India’s cryptocurrency market has seen exponential growth over the last few years. Millions of traders and investors are exploring digital assets, but the government’s tax regime has created a complex landscape. While crypto is not banned, the taxation structure in India is among the toughest worldwide.
For traders, this doesn’t just impact profits—it determines whether trading strategies like arbitrage, high-frequency trading, or AI-powered automation (such as Arbique) can remain viable.
In this blog, we’ll explore India’s crypto tax rules, their impact on traders, and how platforms like Arbique help navigate this challenging environment.

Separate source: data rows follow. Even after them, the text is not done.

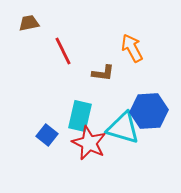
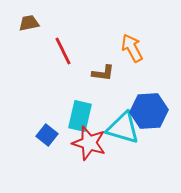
red star: rotated 8 degrees counterclockwise
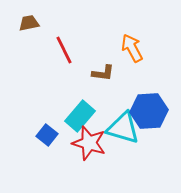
red line: moved 1 px right, 1 px up
cyan rectangle: rotated 28 degrees clockwise
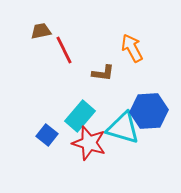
brown trapezoid: moved 12 px right, 8 px down
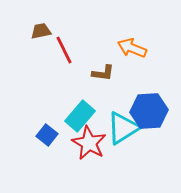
orange arrow: rotated 40 degrees counterclockwise
cyan triangle: rotated 48 degrees counterclockwise
red star: rotated 12 degrees clockwise
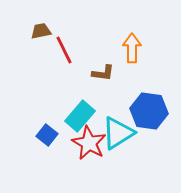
orange arrow: rotated 68 degrees clockwise
blue hexagon: rotated 12 degrees clockwise
cyan triangle: moved 5 px left, 5 px down
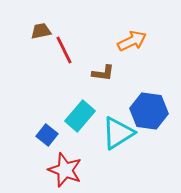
orange arrow: moved 7 px up; rotated 64 degrees clockwise
red star: moved 24 px left, 27 px down; rotated 8 degrees counterclockwise
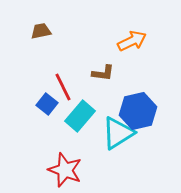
red line: moved 1 px left, 37 px down
blue hexagon: moved 11 px left; rotated 21 degrees counterclockwise
blue square: moved 31 px up
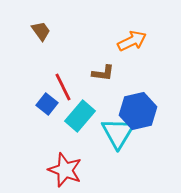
brown trapezoid: rotated 65 degrees clockwise
cyan triangle: rotated 27 degrees counterclockwise
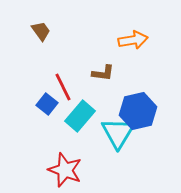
orange arrow: moved 1 px right, 1 px up; rotated 16 degrees clockwise
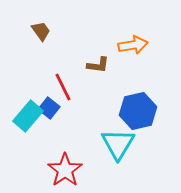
orange arrow: moved 5 px down
brown L-shape: moved 5 px left, 8 px up
blue square: moved 2 px right, 4 px down
cyan rectangle: moved 52 px left
cyan triangle: moved 11 px down
red star: rotated 16 degrees clockwise
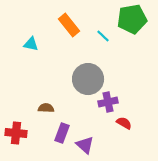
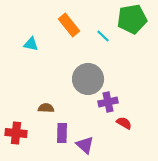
purple rectangle: rotated 18 degrees counterclockwise
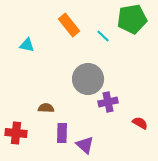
cyan triangle: moved 4 px left, 1 px down
red semicircle: moved 16 px right
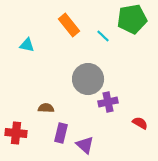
purple rectangle: moved 1 px left; rotated 12 degrees clockwise
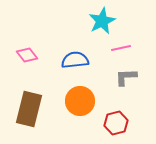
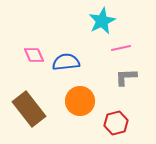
pink diamond: moved 7 px right; rotated 15 degrees clockwise
blue semicircle: moved 9 px left, 2 px down
brown rectangle: rotated 52 degrees counterclockwise
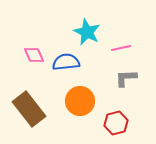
cyan star: moved 15 px left, 11 px down; rotated 20 degrees counterclockwise
gray L-shape: moved 1 px down
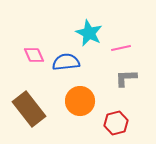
cyan star: moved 2 px right, 1 px down
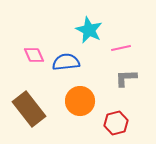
cyan star: moved 3 px up
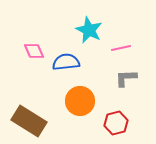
pink diamond: moved 4 px up
brown rectangle: moved 12 px down; rotated 20 degrees counterclockwise
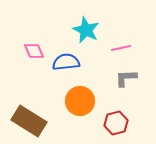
cyan star: moved 3 px left
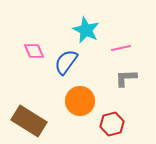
blue semicircle: rotated 48 degrees counterclockwise
red hexagon: moved 4 px left, 1 px down
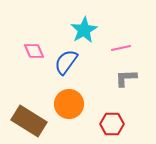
cyan star: moved 2 px left; rotated 16 degrees clockwise
orange circle: moved 11 px left, 3 px down
red hexagon: rotated 15 degrees clockwise
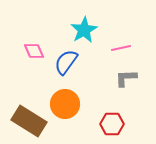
orange circle: moved 4 px left
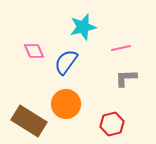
cyan star: moved 1 px left, 3 px up; rotated 16 degrees clockwise
orange circle: moved 1 px right
red hexagon: rotated 15 degrees counterclockwise
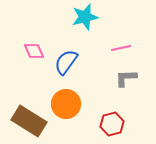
cyan star: moved 2 px right, 10 px up
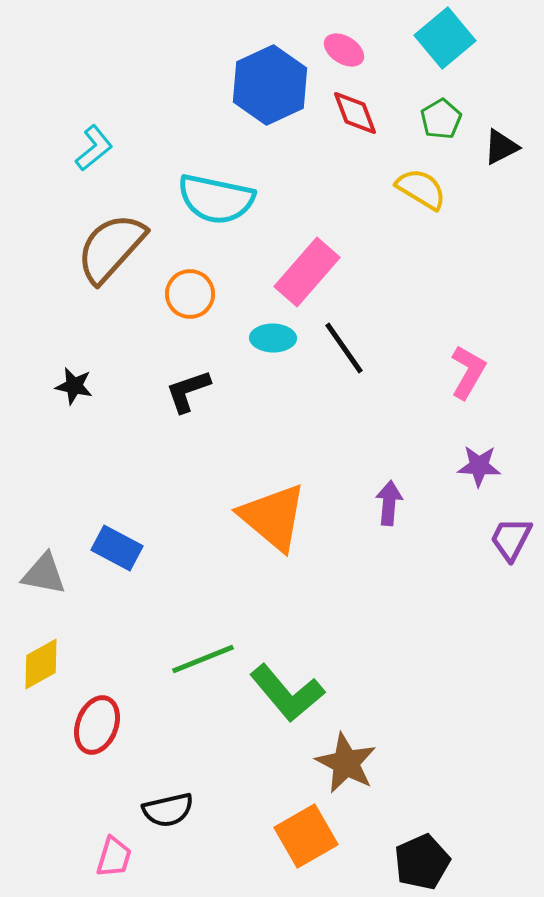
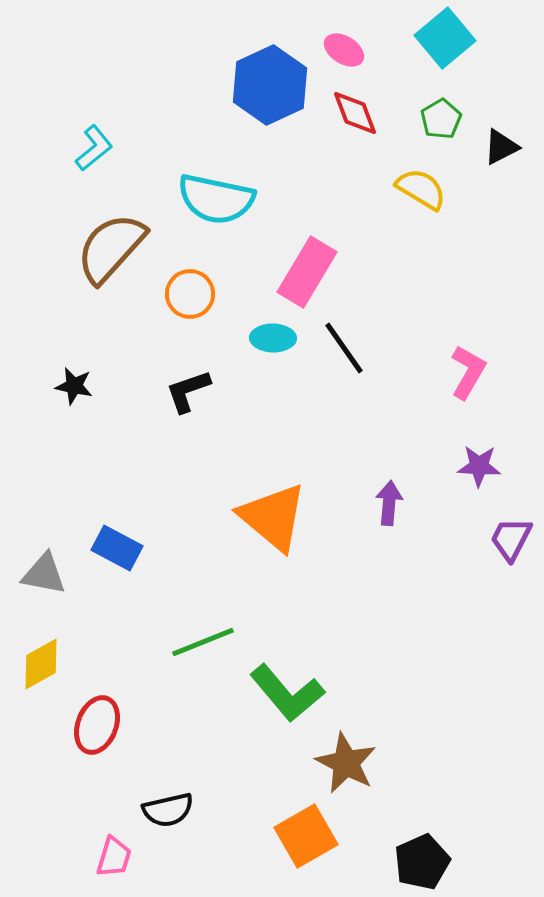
pink rectangle: rotated 10 degrees counterclockwise
green line: moved 17 px up
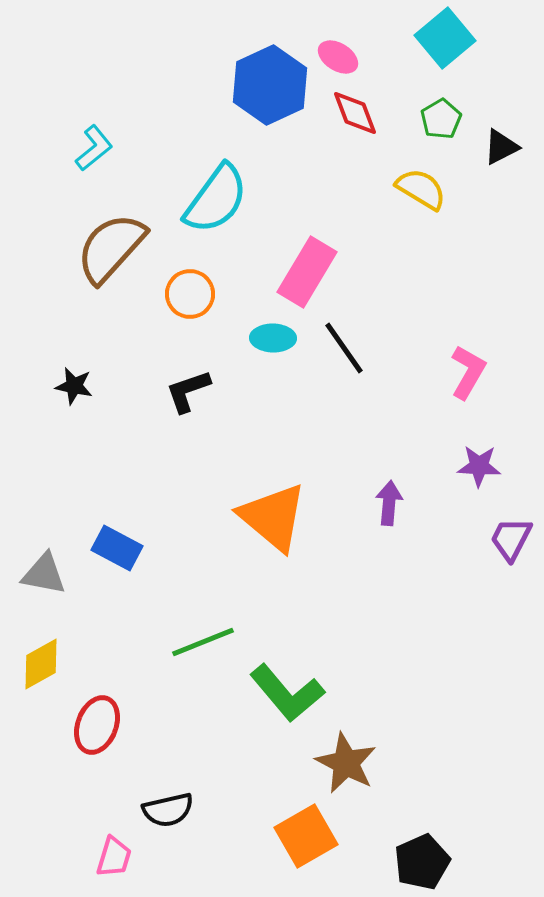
pink ellipse: moved 6 px left, 7 px down
cyan semicircle: rotated 66 degrees counterclockwise
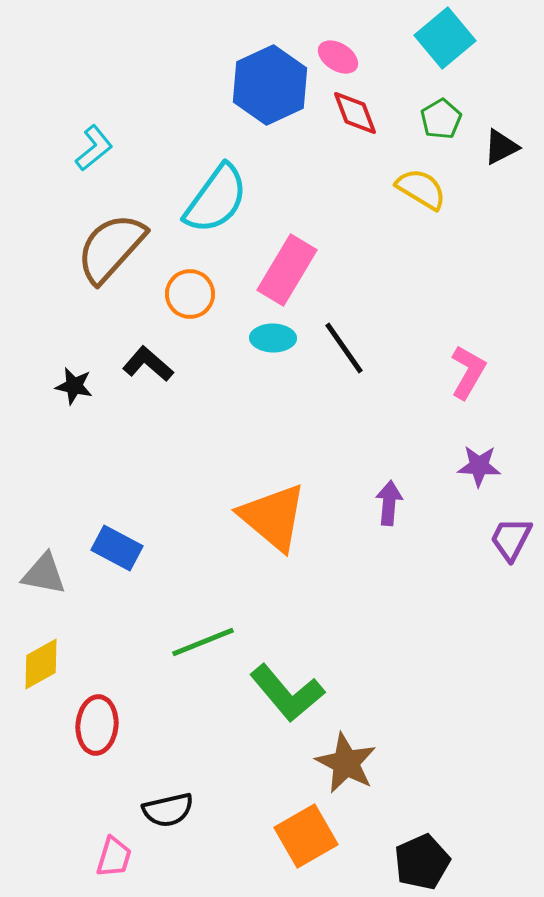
pink rectangle: moved 20 px left, 2 px up
black L-shape: moved 40 px left, 27 px up; rotated 60 degrees clockwise
red ellipse: rotated 16 degrees counterclockwise
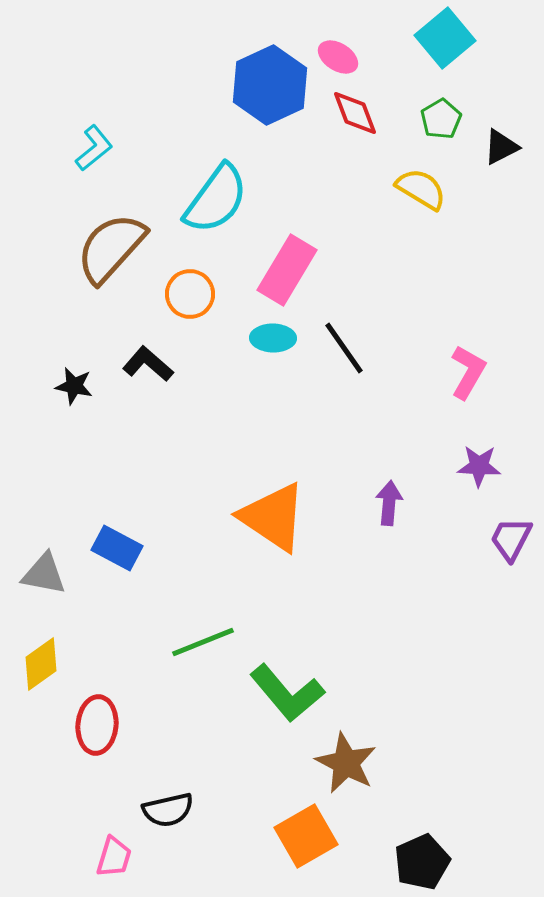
orange triangle: rotated 6 degrees counterclockwise
yellow diamond: rotated 6 degrees counterclockwise
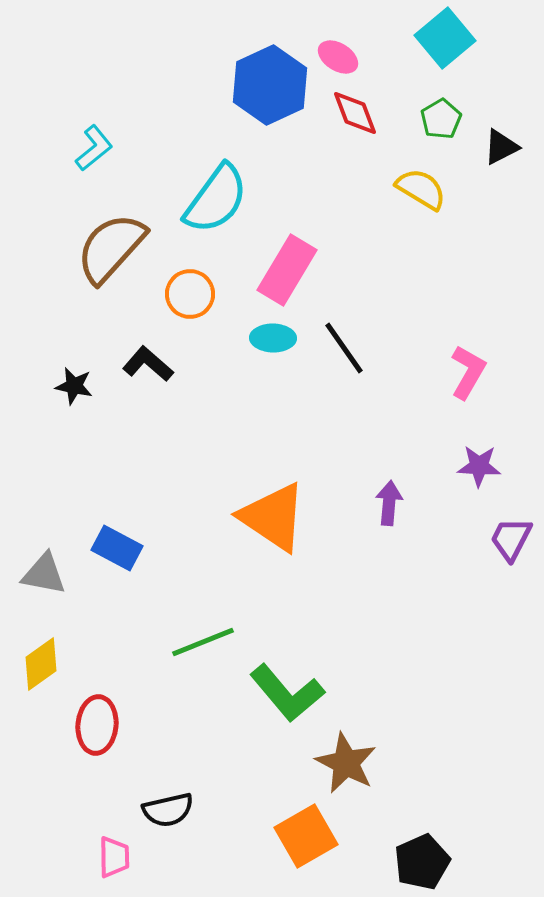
pink trapezoid: rotated 18 degrees counterclockwise
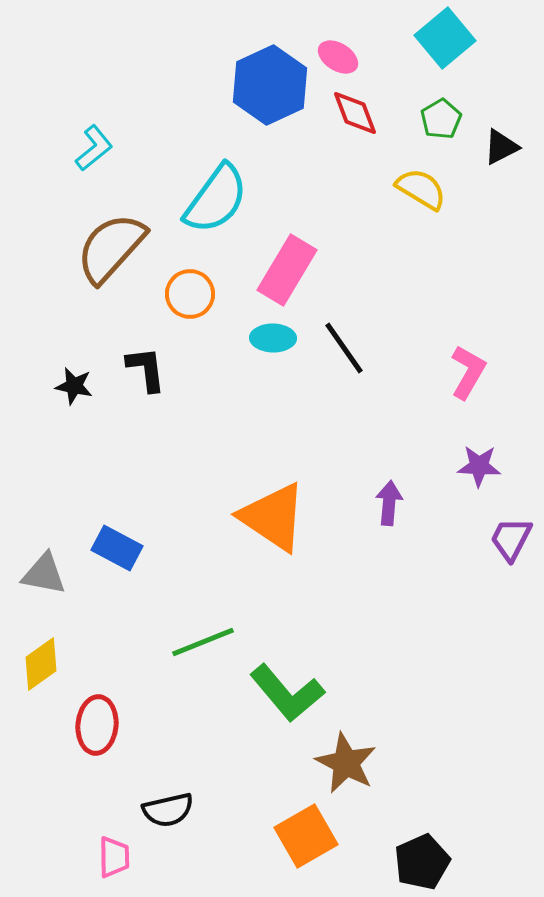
black L-shape: moved 2 px left, 5 px down; rotated 42 degrees clockwise
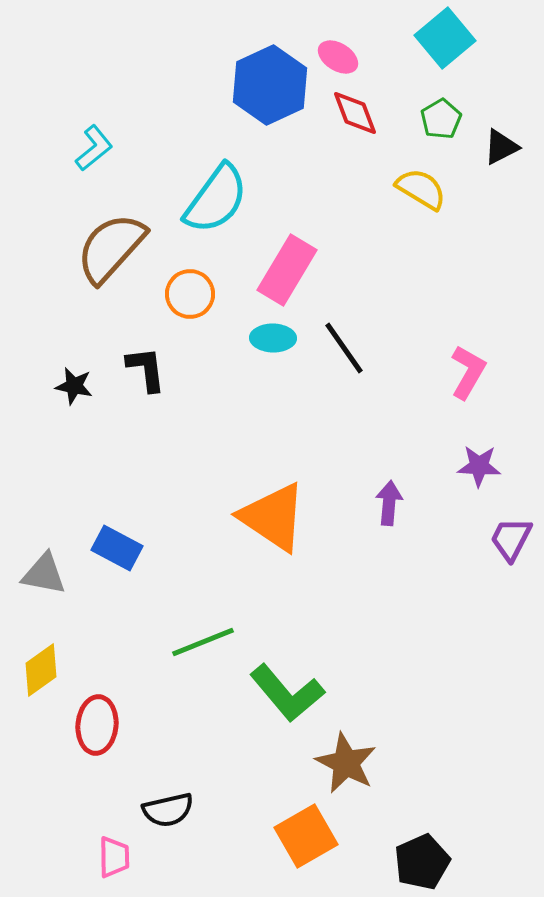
yellow diamond: moved 6 px down
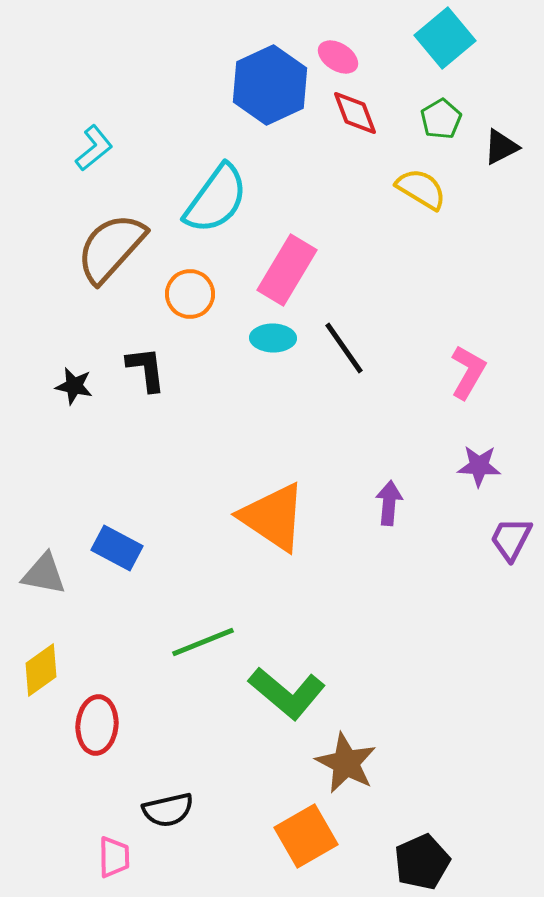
green L-shape: rotated 10 degrees counterclockwise
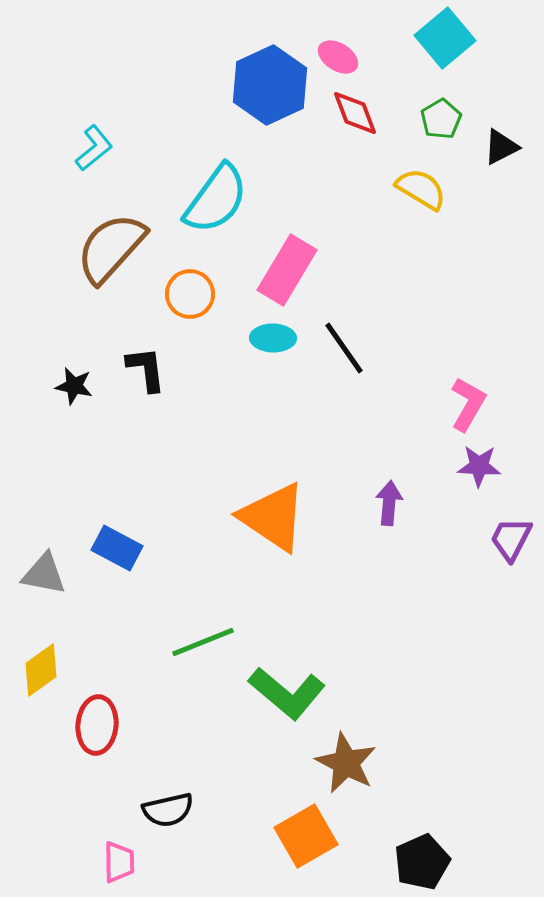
pink L-shape: moved 32 px down
pink trapezoid: moved 5 px right, 5 px down
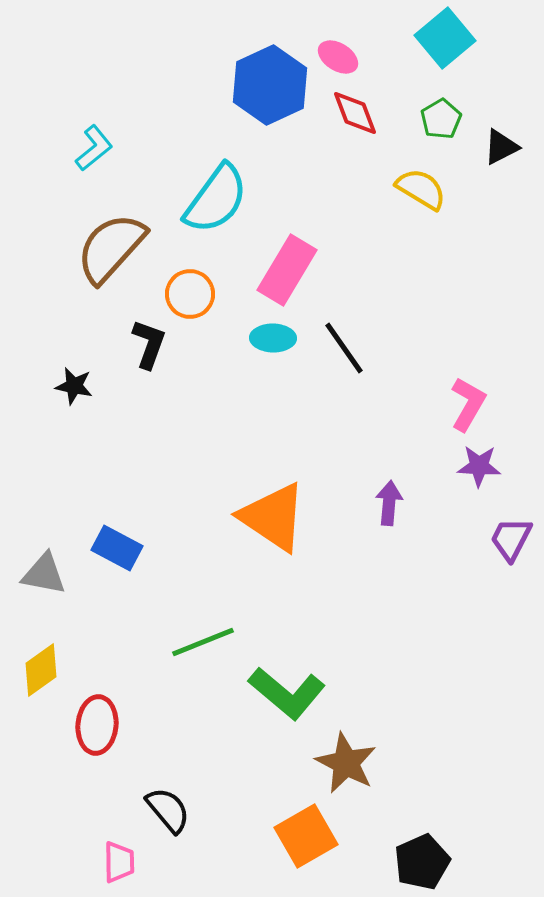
black L-shape: moved 3 px right, 25 px up; rotated 27 degrees clockwise
black semicircle: rotated 117 degrees counterclockwise
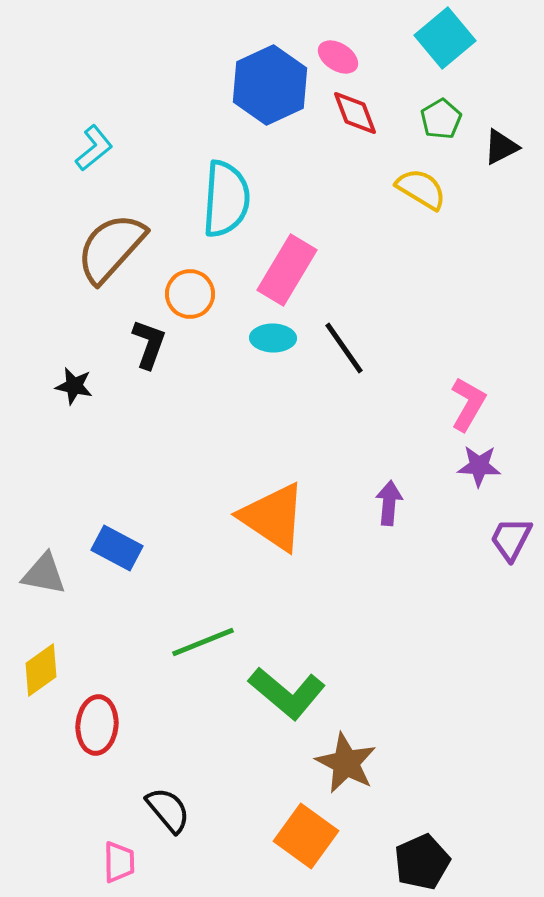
cyan semicircle: moved 10 px right; rotated 32 degrees counterclockwise
orange square: rotated 24 degrees counterclockwise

All profits from trading, investing, or selling cryptocurrencies—legally defined as Virtual Digital Assets (VDAs)—are taxed at a flat 30% rate.
No benefit from lower income slabs.
No deductions allowed (except the cost of acquisition).Tax applies equally to short-term and long-term gains.
This significantly reduces net profitability for active traders and arbitrageurs.
Alongside the 30% tax, India mandates a 1% Tax Deducted at Source (TDS) on every crypto trade, regardless of profit or loss. For frequent traders: This locks up liquidity. Capital efficiency drops.
A digital paper trail is created for each transaction.
Unlike other asset classes, losses in crypto cannot be set off against gains. Example: If a trader loses ₹1 lakh in Bitcoin but gains ₹50,000 in Ethereum, they still owe tax on the ₹50,000 profit.
Every transaction must be declared in income tax filings.
Exchanges must register under FIU-IND and comply with PMLA KYC/AML rules.
This adds regulatory overhead for both platforms and traders.
The 30% flat tax + 1% TDS combination severely cuts returns, making short-term trading strategies—like arbitrage or intraday scalping—less effective.
Many Indian traders have shifted to offshore exchanges or even moved abroad to escape heavy taxation, reducing volumes on Indian platforms.
High-frequency trading activity dropped sharply since July 2022, when TDS rules came into effect. Traders are holding assets longer to minimize taxable events.
Web3 startups and trading innovators face uncertainty. Instead of building in India, many are relocating to crypto-friendly hubs like Dubai and Singapore.
The Indian government is reviewing the crypto tax regime. Key proposals under consultation include:
Reducing 1% TDS to 0.01%–0.1%.
Allowing loss offsets for VDAs.
Drafting a comprehensive regulatory framework for digital assets.
Even the Supreme Court has urged the government to clarify rules, noting that the industry currently operates in a “grey zone.”
What Traders Should Do Now
Stay Compliant Report all trades, pay TDS, and file taxes accurately. The IT department now uses AI-driven analytics to track crypto flows.
Plan Strategically Factor taxes into trading strategies. Long-term investing or AI-powered DCA (Dollar Cost Averaging) may be more tax-efficient than high-frequency trading.
Stay Updated Reforms could arrive in 2025–26, especially around TDS and loss treatment. Traders should adapt as the rules evolve.